However, sometimes DD goes all wrong and can't seem to line things up well. Sending you orders from restaurants 8+ miles away, with delivery destinations another 6+ miles away from your delivery area. I can't for the life of me believe that there's not another driver currently engaged that won't be freeing up soon that would be the "best dasher" for that task.

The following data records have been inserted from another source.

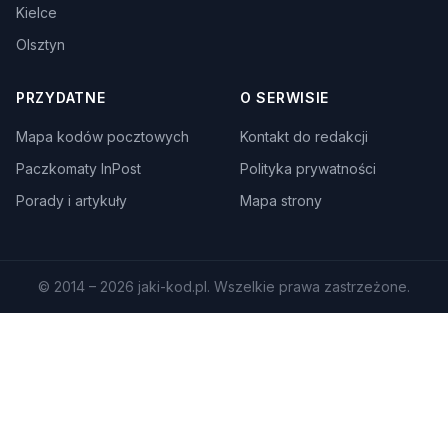
Kielce
Olsztyn
PRZYDATNE
O SERWISIE
Mapa kodów pocztowych
Kontakt do redakcji
Paczkomaty InPost
Polityka prywatności
Porady i artykuły
Mapa strony
© 2014 – 2026 jaki-kod.pl. Wszelkie prawa zastrzeżone.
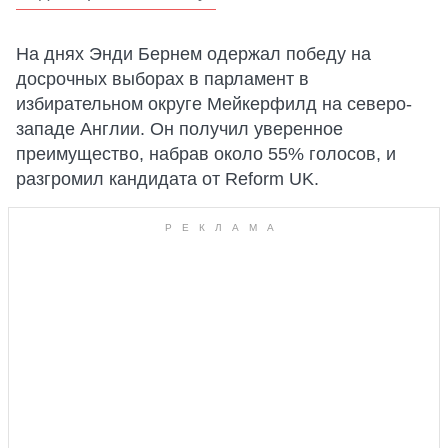
На днях Энди Бернем одержал победу на
досрочных выборах в парламент в
избирательном округе Мейкерфилд на северо-
западе Англии. Он получил уверенное
преимущество, набрав около 55% голосов, и
разгромил кандидата от Reform UK.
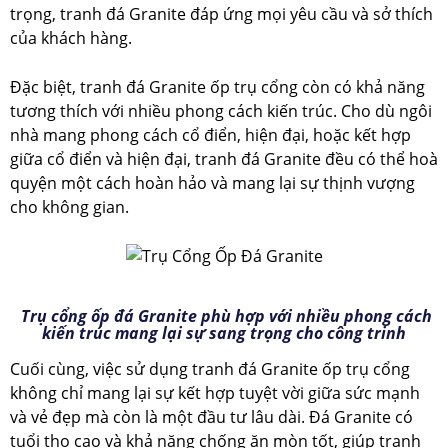
trọng, tranh đá Granite đáp ứng mọi yêu cầu và sở thích
của khách hàng.
Đặc biệt, tranh đá Granite ốp trụ cổng còn có khả năng
tương thích với nhiều phong cách kiến trúc. Cho dù ngôi
nhà mang phong cách cổ điển, hiện đại, hoặc kết hợp
giữa cổ điển và hiện đại, tranh đá Granite đều có thể hoà
quyện một cách hoàn hảo và mang lại sự thịnh vượng
cho không gian.
Trụ cổng ốp đá Granite phù hợp với nhiều phong cách
kiến trúc mang lại sự sang trọng cho công trinh
Cuối cùng, việc sử dụng tranh đá Granite ốp trụ cổng
không chỉ mang lại sự kết hợp tuyệt vời giữa sức mạnh
và vẻ đẹp mà còn là một đầu tư lâu dài. Đá Granite có
tuổi thọ cao và khả năng chống ăn mòn tốt, giúp tranh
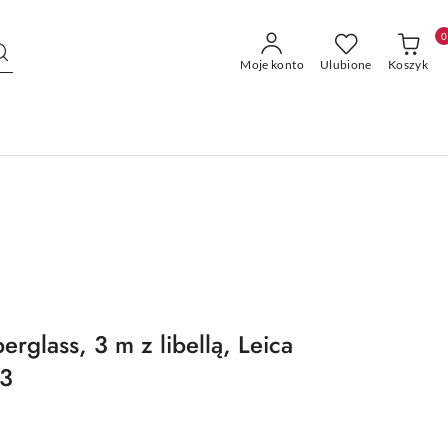
0
Moje konto
Ulubione
Koszyk
erglass, 3 m z libellą, Leica
13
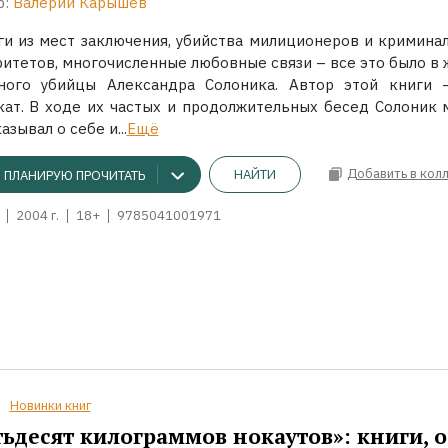
р:
Валерий Карышев
ги из мест заключения, убийства милиционеров и кримина
ритетов, многочисленные любовные связи – все это было в 
ного убийцы Александра Солоника. Автор этой книги 
кат. В ходе их частых и продолжительных бесед Солоник 
азывал о себе и...
Ещё
Добавить в кол
НАЙТИ
ПЛАНИРУЮ ПРОЧИТАТЬ
2004 г.
18+
9785041001971
Новинки книг
ьдесят килограммов нокаутов»: книги, о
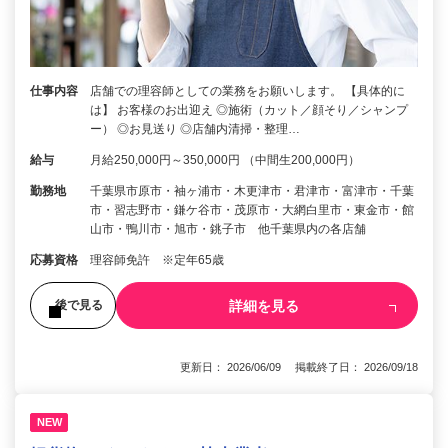
仕事内容
店舗での理容師としての業務をお願いします。 【具体的に
は】 お客様のお出迎え ◎施術（カット／顔そり／シャンプ
ー） ◎お見送り ◎店舗内清掃・整理…
給与
月給250,000円～350,000円 （中間生200,000円）
勤務地
千葉県市原市・袖ヶ浦市・木更津市・君津市・富津市・千葉
市・習志野市・鎌ケ谷市・茂原市・大網白里市・東金市・館
山市・鴨川市・旭市・銚子市 他千葉県内の各店舗
応募資格
理容師免許 ※定年65歳
詳細を見る
後で見る
更新日： 2026/06/09 掲載終了日： 2026/09/18
NEW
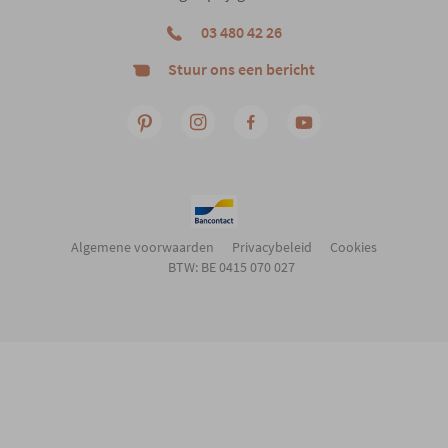
03 480 42 26
Stuur ons een bericht
Algemene voorwaarden
Privacybeleid
Cookies
BTW: BE 0415 070 027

Maybe I'm wrong, but it certainly doesn't feel like the DoorDash dispatch algorithm factors in drivers that are available "soon" (e.g., in the last 5-10 minutes of an active delivery).


----------



## TWO2SEVEN (Nov 17, 2016)

andaas said:


> When DoorDash gets it right, it can be very very good. Where you are receiving your next order while walking from the customer's door to your car, you drive 5-10 minutes to the restaurant where the food is ready to go, and then 5-10 minutes to the delivery; repeat for most of the shift. You're busy, earning steadily, and not being run around endlessly.
> 
> However, sometimes DD goes all wrong and can't seem to line things up well. Sending you orders from restaurants 8+ miles away, with delivery destinations another 6+ miles away from your delivery area. I can't for the life of me believe that there's not another driver currently engaged that won't be freeing up soon that would be the "best dasher" for that task.
> 
> Maybe I'm wrong, but it certainly doesn't feel like the DoorDash dispatch algorithm factors in drivers that are available "soon" (e.g., in the last 5-10 minutes of an active delivery).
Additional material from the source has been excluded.